In general, the observers noted that polling officials were well trained and diligent in the exercise of their duties. The active participation of party agents was also noticeable with representatives from the two major political parties (New National Party- NDC and National Democratic Congress-NNP) present in 100% of the polling stations observed by the OAS. The Mission would like to emphasize the high participation of women as poll workers (61%) and party agents (85%) in the voting tables observed by the OAS.

The OAS observers did not register practices that impeded the exercise of the vote. Long lines were reported in 14% of the polling sites observed by the OAS, in particular, during the early morning hours. At closing time, all voters waiting in line were able to cast their ballot. Observers also noted that all legal procedures for the vote counting process were followed.


One of the OAS Electoral Observation Missions’ main objectives is to produce recommendations in order to contribute to the improvement of electoral systems in the countries observed. In order to enhance future electoral processes in Grenada, the OAS/EOM would like to propose the following recommendations:

Undertake a comprehensive review of the Representation of the Peoples Act: This review should address omissions such as: a) the mechanisms to ensure that electors who are duly registered are entitled to exercise their franchise, b) the use of symbols by political parties, c) advance polling for election workers, and d) the legal personality of political parties.

  • The enactment of campaign finance regulations: the OAS/EOM reiterates the recommendation made by the previous OAS Electoral Observation Missions to enact political party and campaign finance regulations in order to promote transparency and more equitable conditions for the participants in the electoral process.
  • Eliminate the distinguishing mark on the police ballot: the Mission proposes that Grenadian authorities consider eliminating the distinguishing mark on the police ballot and bringing it in compliance with the Constitution regarding the secrecy of the ballot.
  • The promotion of women’s political participation: the OAS/EOM recommends that efforts be made by political parties and the government to promote the participation of women in electoral competition. In particular, the Mission recommends the adoption of positive measures to ensure women are incorporated on the ballot and the promotion of training programs for female political leaders.

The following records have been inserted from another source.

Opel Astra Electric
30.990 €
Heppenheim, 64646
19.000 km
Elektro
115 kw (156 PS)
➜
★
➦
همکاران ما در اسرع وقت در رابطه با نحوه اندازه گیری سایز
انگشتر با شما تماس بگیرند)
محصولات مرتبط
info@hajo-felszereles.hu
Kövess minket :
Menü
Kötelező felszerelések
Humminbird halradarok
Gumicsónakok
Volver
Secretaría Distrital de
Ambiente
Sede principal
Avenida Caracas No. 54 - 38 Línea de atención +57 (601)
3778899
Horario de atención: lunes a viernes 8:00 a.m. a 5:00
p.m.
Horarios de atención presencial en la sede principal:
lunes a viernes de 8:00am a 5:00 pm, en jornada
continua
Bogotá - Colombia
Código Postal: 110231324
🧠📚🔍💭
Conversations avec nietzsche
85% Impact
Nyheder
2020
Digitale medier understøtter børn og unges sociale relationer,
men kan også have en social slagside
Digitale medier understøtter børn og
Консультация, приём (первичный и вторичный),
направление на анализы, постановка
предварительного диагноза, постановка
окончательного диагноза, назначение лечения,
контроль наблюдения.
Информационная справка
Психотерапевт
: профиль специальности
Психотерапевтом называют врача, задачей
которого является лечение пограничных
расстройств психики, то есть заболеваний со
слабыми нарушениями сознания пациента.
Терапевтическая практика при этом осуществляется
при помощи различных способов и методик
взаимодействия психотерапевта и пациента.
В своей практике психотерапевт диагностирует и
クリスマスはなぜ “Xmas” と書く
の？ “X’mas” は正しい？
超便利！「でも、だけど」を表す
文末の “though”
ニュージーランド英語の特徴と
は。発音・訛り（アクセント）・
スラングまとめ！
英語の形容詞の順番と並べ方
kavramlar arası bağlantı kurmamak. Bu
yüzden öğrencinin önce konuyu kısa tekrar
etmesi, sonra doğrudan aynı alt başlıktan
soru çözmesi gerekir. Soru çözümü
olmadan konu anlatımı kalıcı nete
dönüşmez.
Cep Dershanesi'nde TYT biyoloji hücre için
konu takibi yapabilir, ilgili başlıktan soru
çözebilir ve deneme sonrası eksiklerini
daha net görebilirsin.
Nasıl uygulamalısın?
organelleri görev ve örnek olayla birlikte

Last year, the OAS celebrated 50 years of conducting election observation and cooperation in the Americas. Electoral Observation Missions are a key instrument of cooperation with member countries to strengthen their democratic systems. In this regard, with the now concluded electoral process in Grenada, the Mission reiterates its commitment to hold a post-electoral visit, in order to follow up on the recommendations with the relevant authorities, and offer the support of the OAS in the entire electoral cycle.

In the coming weeks, the Chief of Mission, Ambassador Joshua Sears, will be presenting a report to the OAS Permanent Council on the activities of the OAS/EOM in Grenada. Finally, the OAS/EOM would like to acknowledge the generous financial contributions from the governments of Canada, the United States, the United Kingdom, Mexico, Chile, Argentina, Bolivia and France, which made possible the work of this Mission.